The NDC directory also contains data on finished compounded human drug products that contain 6,9-Diamino-2-ethoxyacridine-DL-lactate monohydrate and are produced by outsourcing facilities. While these outsourcing facilities are not mandated to assign a 6,9-Diamino-2-ethoxyacridine-DL-lactate monohydrate NDC to their finished compounded human drug products, they may choose to do so.
click here to find a list of 6,9-Diamino-2-ethoxyacridine-DL-lactate monohydrate suppliers with NDC on PharmaCompass.
6,9-Diamino-2-ethoxyacridine-DL-lactate monohydrate Active pharmaceutical ingredient (API) is produced in GMP-certified manufacturing facility.
GMP stands for Good Manufacturing Practices, which is a system used in the pharmaceutical industry to make sure that goods are regularly produced and monitored in accordance with quality standards. The FDA’s current Good Manufacturing Practices requirements are referred to as cGMP or current GMP which indicates that the company follows the most recent GMP specifications.
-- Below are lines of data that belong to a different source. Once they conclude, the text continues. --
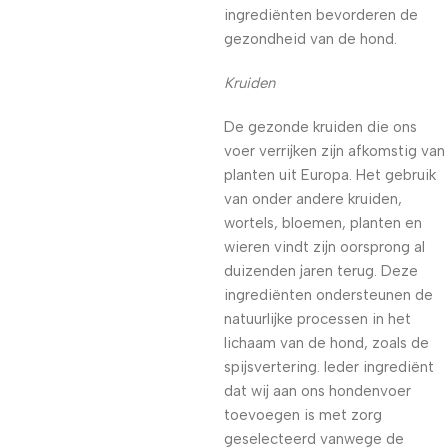
ingrediënten bevorderen de
gezondheid van de hond.
Kruiden
De gezonde kruiden die ons
voer verrijken zijn afkomstig van
planten uit Europa. Het gebruik
van onder andere kruiden,
wortels, bloemen, planten en
wieren vindt zijn oorsprong al
duizenden jaren terug. Deze
ingrediënten ondersteunen de
natuurlijke processen in het
lichaam van de hond, zoals de
spijsvertering. Ieder ingrediënt
dat wij aan ons hondenvoer
toevoegen is met zorg
geselecteerd vanwege de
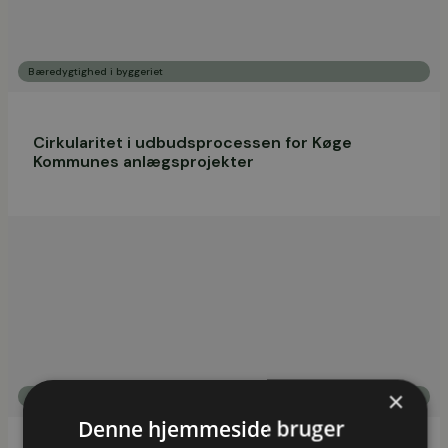
Bæredygtighed i byggeriet
Cirkularitet i udbudsprocessen for Køge
Kommunes anlægsprojekter
×
,
Bæredygtighed i byggeriet
Cirkulær økonomi og strategi
Denne hjemmeside bruger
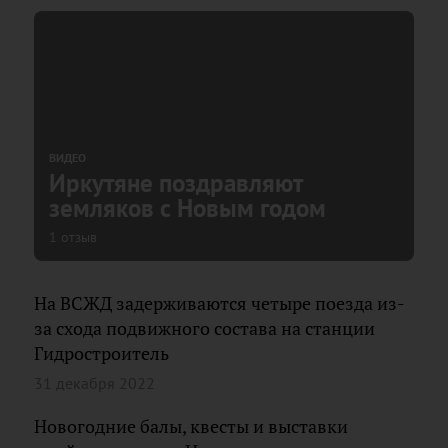
ВИДЕО
Иркутяне поздравляют
земляков с Новым годом
1 отзыв
На ВСЖД задерживаются четыре поезда из-
за схода подвижного состава на станции
Гидростроитель
31 декабря 2022
Новогодние балы, квесты и выставки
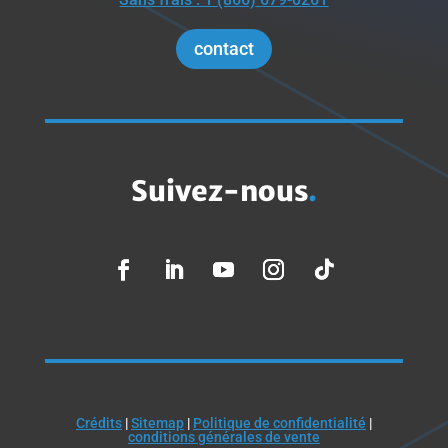
contact
Suivez-nous
.
Crédits
|
Sitemap
|
Politique de confidentialité
|
conditions générales de vente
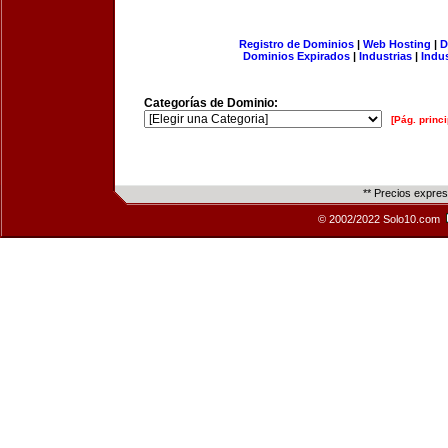
Registro de Dominios
|
Web Hosting
|
D
Dominios Expirados
|
Industrias
|
Indu
Categorías de Dominio:
[Pág. princi
** Precios expre
© 2002/2022 Solo10.com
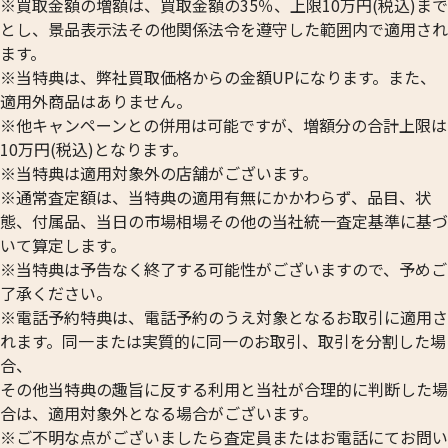
※買取金額の増額は、買取金額の35％、上限10万円(税込)まで
とし、景品表示法その他関係法令を遵守した範囲内で適用され
ます。
※当特典は、弊社買取価格からの金額UPになります。また、
適用外商品はありません。
※他キャンペーンとの併用は可能ですが、増額分の合計上限は
10万円(税込)となります。
※当特典は適用対象外の店舗がございます。
※通常査定額は、当特典の適用有無にかかわらず、品目、状
態、付属品、当日の市場相場その他の当社統一査定基準に基づ
いて算定します。
※当特典は予告なく終了する可能性がございますので、予めご
了承ください。
※電話予約特典は、電話予約のうえ対象となるお取引に適用さ
れます。同一または実質的に同一のお取引、取引を分割した場
合、
その他当特典の趣旨に反する利用と当社が合理的に判断した場
合は、適用対象外となる場合がございます。
※ご不明な点がございましたら査定員またはお電話にてお問い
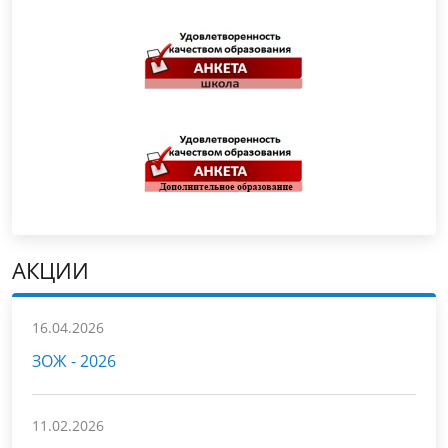
АКЦИИ
16.04.2026
ЗОЖ - 2026
11.02.2026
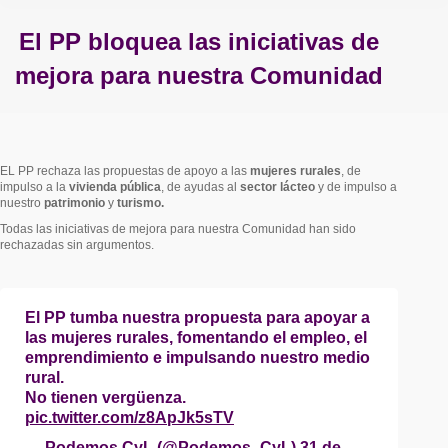
El PP bloquea las iniciativas de
mejora para nuestra Comunidad
Estás aquí:
EL PP rechaza las propuestas de apoyo a las
mujeres rurales
, de
impulso a la
vivienda pública
, de ayudas al
sector lácteo
y de impulso a
nuestro
patrimonio
y
turismo.
Todas las iniciativas de mejora para nuestra Comunidad han sido
rechazadas sin argumentos.
El PP tumba nuestra propuesta para apoyar a
las mujeres rurales, fomentando el empleo, el
emprendimiento e impulsando nuestro medio
rural.
No tienen vergüenza.
pic.twitter.com/z8ApJk5sTV
— Podemos CyL (@Podemos_CyL)
31 de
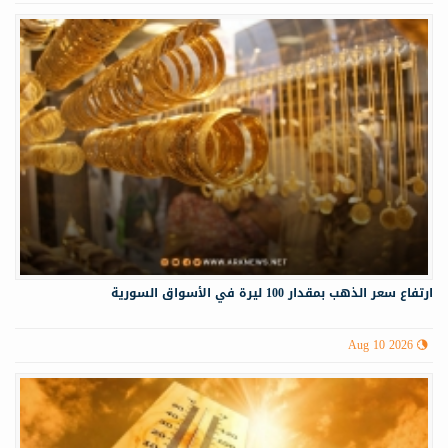
ارتفاع سعر الذهب بمقدار 100 ليرة في الأسواق السورية
Aug 10 2026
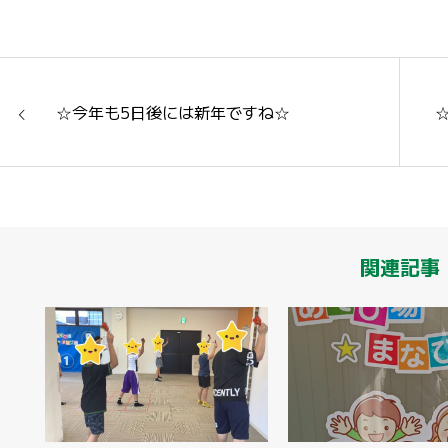
☆今年も5日後には新年ですね☆
関連記事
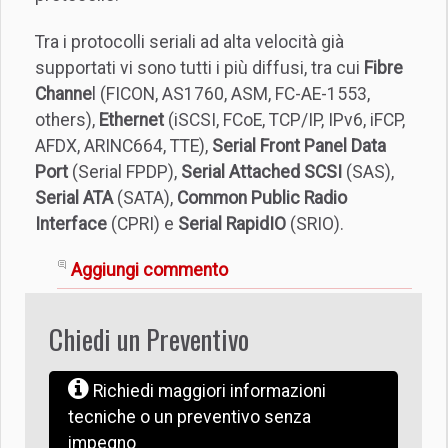
Tra i protocolli seriali ad alta velocità già
supportati vi sono tutti i più diffusi, tra cui
Fibre
Channe
l (FICON, AS1760, ASM, FC-AE-1553,
others),
Ethernet
(iSCSI, FCoE, TCP/IP, IPv6, iFCP,
AFDX, ARINC664, TTE),
Serial Front Panel Data
Port
(Serial FPDP),
Serial Attached SCSI
(SAS),
Serial ATA
(SATA),
Common Public Radio
Interface
(CPRI) e
Serial RapidIO
(SRIO).
Aggiungi commento
Chiedi un Preventivo
Richiedi maggiori informazioni
tecniche o un preventivo senza
impegno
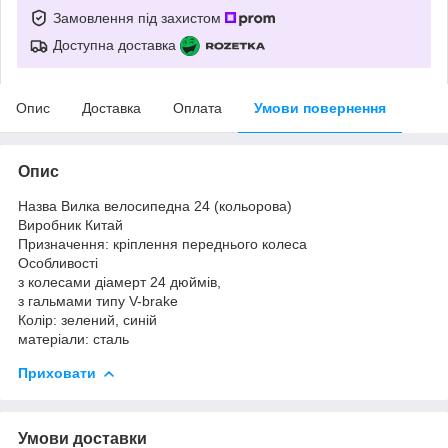
Замовлення під захистом
Доступна доставка
Опис
Доставка
Оплата
Умови повернення
Опис
Назва Вилка велосипедна 24 (кольорова)
Виробник Китай
Призначення: кріплення переднього колеса
Особливості
з колесами діамерт 24 дюймів,
з гальмами типу V-brake
Колір: зелений, синій
матеріали: сталь
Приховати
Умови доставки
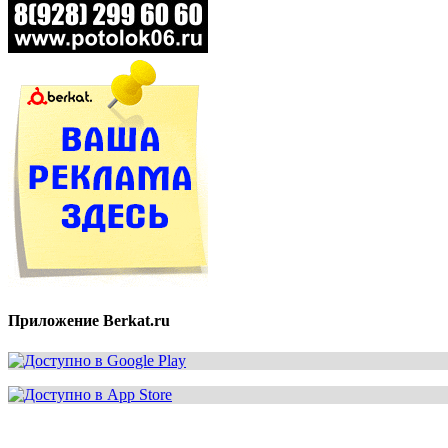
Приложение Berkat.ru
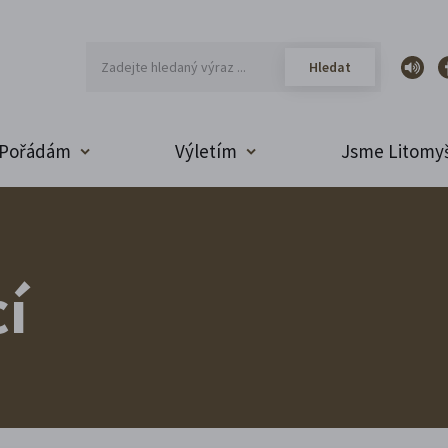
Pořádám
Výletím
Jsme Litomyš
í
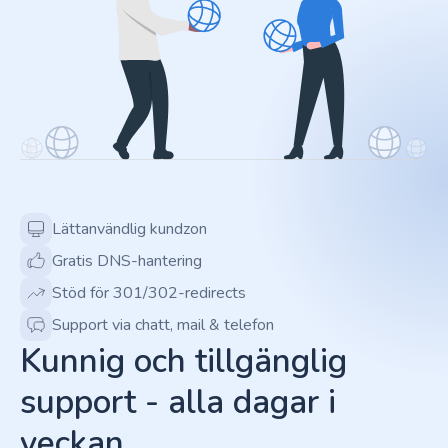
Lättanvändlig kundzon
Gratis DNS-hantering
Stöd för 301/302-redirects
Support via chatt, mail & telefon
Kunnig och tillgänglig
support - alla dagar i
veckan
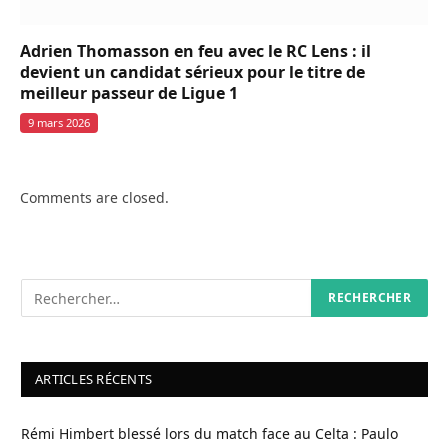
Adrien Thomasson en feu avec le RC Lens : il
devient un candidat sérieux pour le titre de
meilleur passeur de Ligue 1
9 mars 2026
Comments are closed.
ARTICLES RÉCENTS
Rémi Himbert blessé lors du match face au Celta : Paulo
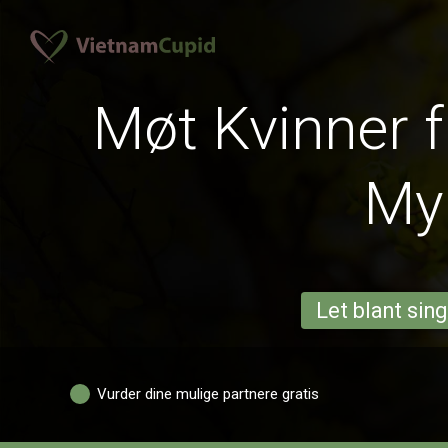
Møt Kvinner 
My
Let blant sing
Vurder dine mulige partnere gratis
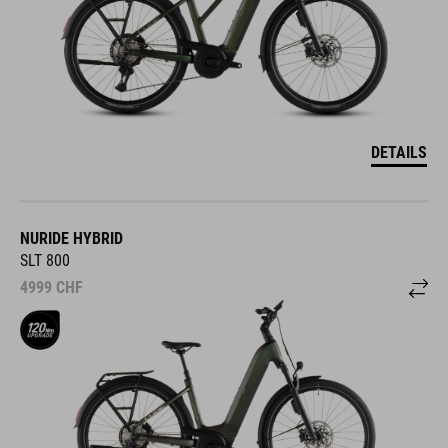
DETAILS
NURIDE HYBRID
SLT 800
4999
CHF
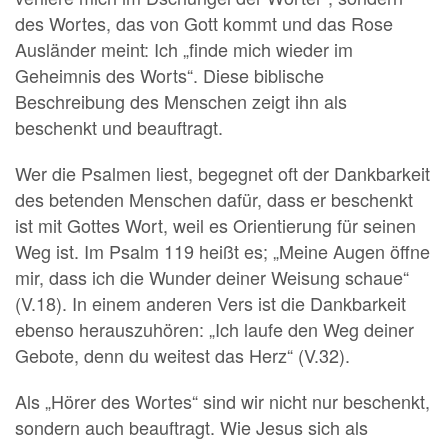
des Wortes, das von Gott kommt und das Rose
Ausländer meint: Ich „finde mich wieder im
Geheimnis des Worts“. Diese biblische
Beschreibung des Menschen zeigt ihn als
beschenkt und beauftragt.
Wer die Psalmen liest, begegnet oft der Dankbarkeit
des betenden Menschen dafür, dass er beschenkt
ist mit Gottes Wort, weil es Orientierung für seinen
Weg ist. Im Psalm 119 heißt es; „Meine Augen öffne
mir, dass ich die Wunder deiner Weisung schaue“
(V.18). In einem anderen Vers ist die Dankbarkeit
ebenso herauszuhören: „Ich laufe den Weg deiner
Gebote, denn du weitest das Herz“ (V.32).
Als „Hörer des Wortes“ sind wir nicht nur beschenkt,
sondern auch beauftragt. Wie Jesus sich als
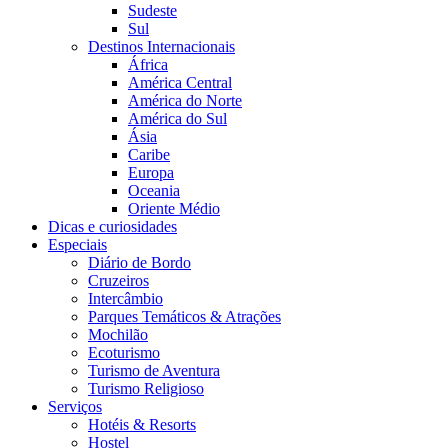
Sudeste
Sul
Destinos Internacionais
África
América Central
América do Norte
América do Sul
Ásia
Caribe
Europa
Oceania
Oriente Médio
Dicas e curiosidades
Especiais
Diário de Bordo
Cruzeiros
Intercâmbio
Parques Temáticos & Atrações
Mochilão
Ecoturismo
Turismo de Aventura
Turismo Religioso
Serviços
Hotéis & Resorts
Hostel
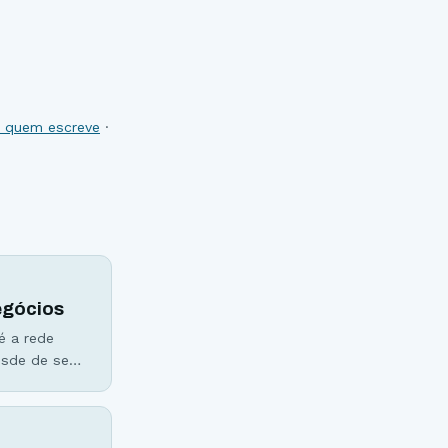
de quem escreve
·
egócios
é a rede
esde de seu
e Krieger e o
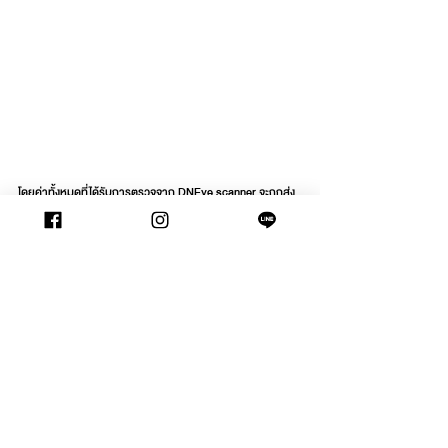
โดยค่าทั้งหมดที่ได้รับการตรวจจาก DNEye scanner จะถูกส่ง
ข้อมูลไปยัง rodenstock เพื่อใช้ในการคำนวณเพื่อนำมาผลิต
เลนส์สายตาให้เข้ากับสรีระดวงตาของคุณอย่างแท้จริง เพื่อมอบ
ประสบการณ์การมองเห็นที่ดีที่สุดให้กับคุณ  ได้ภาพคมชัด
ขึ้น92% ,แยกแยะความเข้มของสีได้ดีขึ้น82%,ใช้เวลาในการปรับ
ตัวน้อยลง 87%,มองเห็นในเวลากลางคืนได้ดีขึ้น80% และรู้สึก
สบายตาขึ้น 88%        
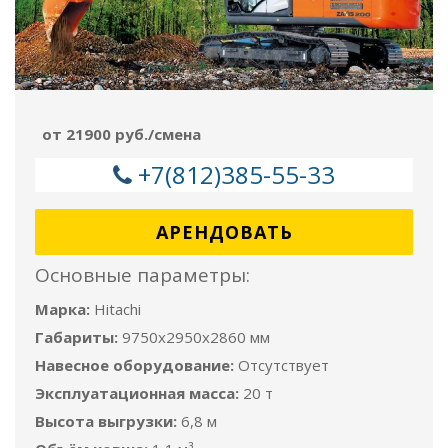
от 21900 руб./смена
+7(812)385-55-33
АРЕНДОВАТЬ
Основные параметры:
Марка:
Hitachi
Габариты:
9750x2950x2860 мм
Навесное оборудование:
Отсутствует
Эксплуатационная масса:
20 т
Высота выгрузки:
6,8 м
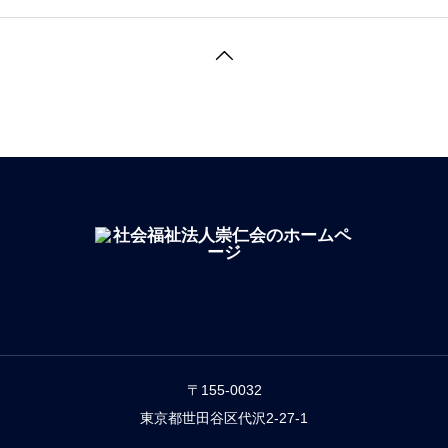
〒155-0032
東京都世田谷区代沢2-27-1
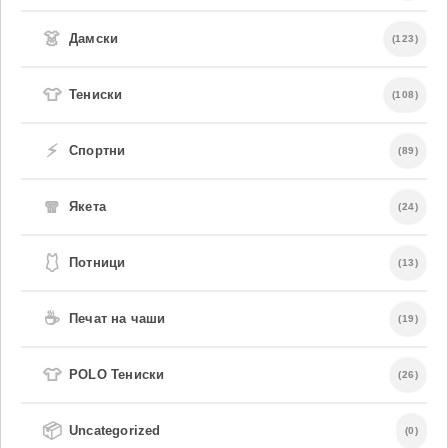
👗
Дамски
(123)
👕
Тениски
(108)
⚡
Спортни
(89)
🧣
Якета
(24)
🩱
Потници
(13)
☕
Печат на чаши
(19)
👕
POLO Тениски
(26)
📦
Uncategorized
(0)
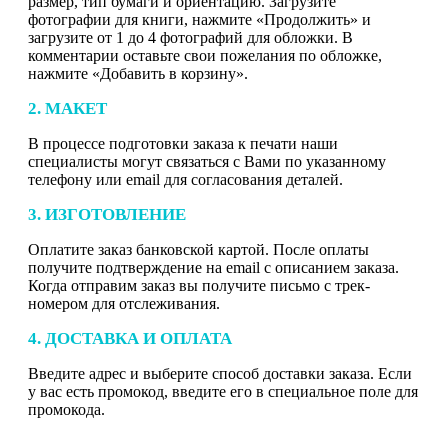
размер, тип бумаги и ориентацию. Загрузите
фотографии для книги, нажмите «Продолжить» и
загрузите от 1 до 4 фотографий для обложки. В
комментарии оставьте свои пожелания по обложке,
нажмите «Добавить в корзину».
2. МАКЕТ
В процессе подготовки заказа к печати наши
специалисты могут связаться с Вами по указанному
телефону или email для согласования деталей.
3. ИЗГОТОВЛЕНИЕ
Оплатите заказ банковской картой. После оплаты
получите подтверждение на email с описанием заказа.
Когда отправим заказ вы получите письмо с трек-
номером для отслеживания.
4. ДОСТАВКА И ОПЛАТА
Введите адрес и выберите способ доставки заказа. Если
у вас есть промокод, введите его в специальное поле для
промокода.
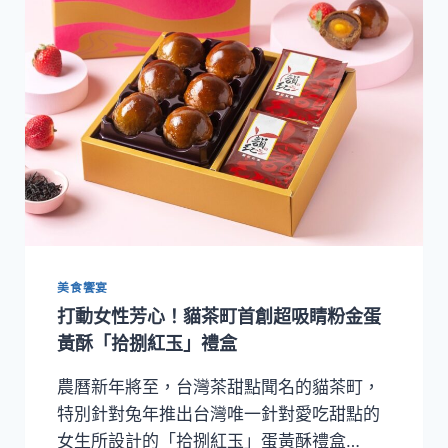
色
伴
手
禮！
貓
茶
町
「鐵
定
平
安」
鐵
觀
音
美食饗宴
牛
打動女性芳心！貓茶町首創超吸睛粉金蛋
舌
黃酥「拾捌紅玉」禮盒
餅
平
農曆新年將至，台灣茶甜點聞名的貓茶町，
安
隨
特別針對兔年推出台灣唯一針對愛吃甜點的
行
女生所設計的「拾捌紅玉」蛋黃酥禮盒…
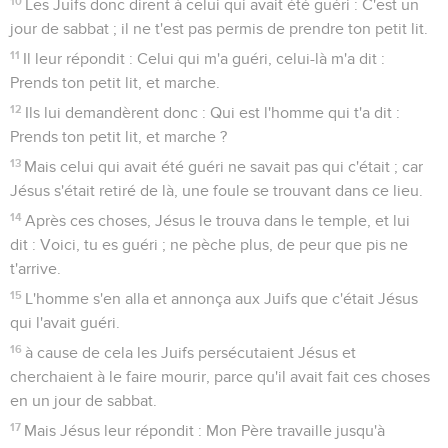
10
Les Juifs donc dirent à celui qui avait été guéri : C'est un
jour de sabbat ; il ne t'est pas permis de prendre ton petit lit.
11
Il leur répondit : Celui qui m'a guéri, celui-là m'a dit :
Prends ton petit lit, et marche.
12
Ils lui demandèrent donc : Qui est l'homme qui t'a dit :
Prends ton petit lit, et marche ?
13
Mais celui qui avait été guéri ne savait pas qui c'était ; car
Jésus s'était retiré de là, une foule se trouvant dans ce lieu.
14
Après ces choses, Jésus le trouva dans le temple, et lui
dit : Voici, tu es guéri ; ne pèche plus, de peur que pis ne
t'arrive.
15
L'homme s'en alla et annonça aux Juifs que c'était Jésus
qui l'avait guéri.
16
à cause de cela les Juifs persécutaient Jésus et
cherchaient à le faire mourir, parce qu'il avait fait ces choses
en un jour de sabbat.
17
Mais Jésus leur répondit : Mon Père travaille jusqu'à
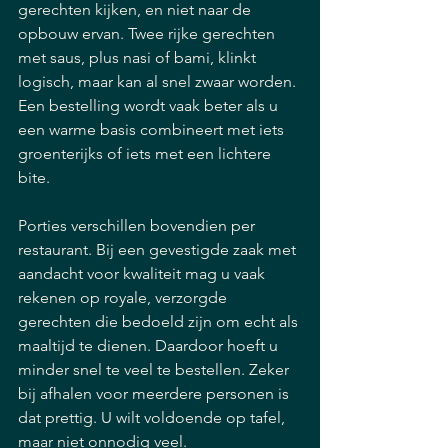
gerechten kijken, en niet naar de 
opbouw ervan. Twee rijke gerechten 
met saus, plus nasi of bami, klinkt 
logisch, maar kan al snel zwaar worden. 
Een bestelling wordt vaak beter als u 
een warme basis combineert met iets 
groenterijks of iets met een lichtere 
bite.
Porties verschillen bovendien per 
restaurant. Bij een gevestigde zaak met 
aandacht voor kwaliteit mag u vaak 
rekenen op royale, verzorgde 
gerechten die bedoeld zijn om echt als 
maaltijd te dienen. Daardoor hoeft u 
minder snel te veel te bestellen. Zeker 
bij afhalen voor meerdere personen is 
dat prettig. U wilt voldoende op tafel, 
maar niet onnodig veel.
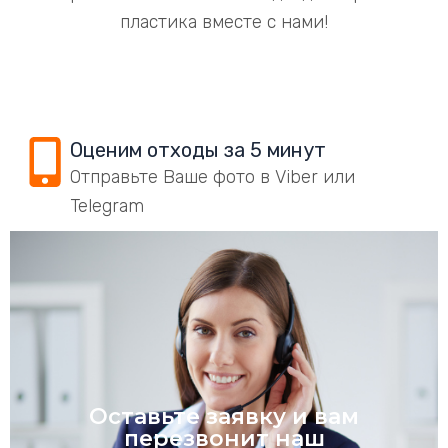
пластика вместе с нами!
Оценим отходы за 5 минут
Отправьте Ваше фото в Viber или
Telegram
Оставьте заявку и вам
перезвонит наш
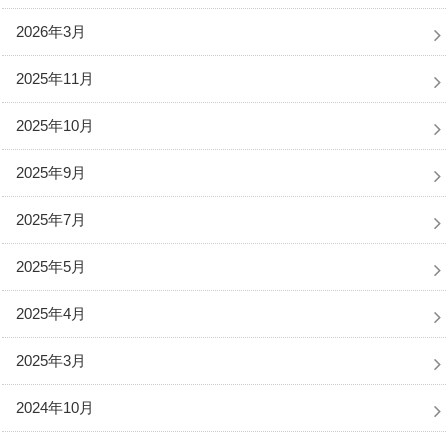
2026年3月
2025年11月
2025年10月
2025年9月
2025年7月
2025年5月
2025年4月
2025年3月
2024年10月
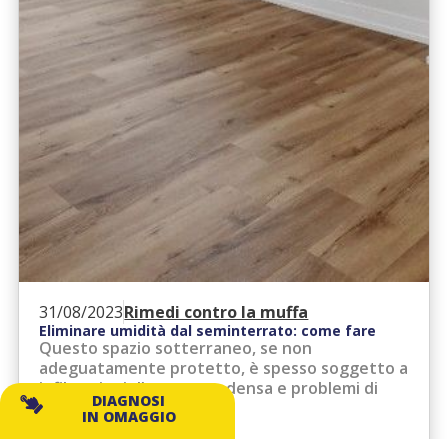
31/08/2023
Rimedi contro la muffa
Eliminare umidità dal seminterrato: come fare
Questo spazio sotterraneo, se non
adeguatamente protetto, è spesso soggetto a
infiltrazioni d’acqua, condensa e problemi di
DIAGNOSI
drenaggio.
IN OMAGGIO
The World Health Organization (WHO) has its own set of GMP guidelines, called the WHO GMP. Different countries can also set their own guidelines for GMP like China (Chinese GMP) or the EU (EU GMP).
PharmaCompass offers a list of 6,9-Diamino-2-ethoxyacridine-DL-lactate monohydrate GMP manufacturers, exporters & distributors, which can be sorted by USDMF, JDMF, KDMF, CEP (COS), WC, API price, and more, enabling you to easily find the right 6,9-Diamino-2-ethoxyacridine-DL-lactate monohydrate GMP manufacturer or 6,9-Diamino-2-ethoxyacridine-DL-lactate monohydrate GMP API supplier for your needs.
A 6,9-Diamino-2-ethoxyacridine-DL-lactate monohydrate CoA (Certificate of Analysis) is a formal document that attests to 6,9-Diamino-2-ethoxyacridine-DL-lactate monohydrate's compliance with 6,9-Diamino-2-ethoxyacridine-DL-lactate monohydrate specifications and serves as a tool for batch-level quality control.
6,9-Diamino-2-ethoxyacridine-DL-lactate monohydrate CoA mostly includes findings from lab analyses of a specific batch. For each 6,9-Diamino-2-ethoxyacridine-DL-lactate monohydrate CoA document that a company creates, the USFDA specifies specific requirements, such as supplier information, material identification, transportation data, evidence of conformity and signature data.
6,9-Diamino-2-ethoxyacridine-DL-lactate monohydrate may be tested according to a variety of international standards, such as European Pharmacopoeia (6,9-Diamino-2-ethoxyacridine-DL-lactate monohydrate EP), 6,9-Diamino-2-ethoxyacridine-DL-lactate monohydrate JP (Japanese Pharmacopeia) and the US Pharmacopoeia (6,9-Diamino-2-ethoxyacridine-DL-lactate monohydrate USP).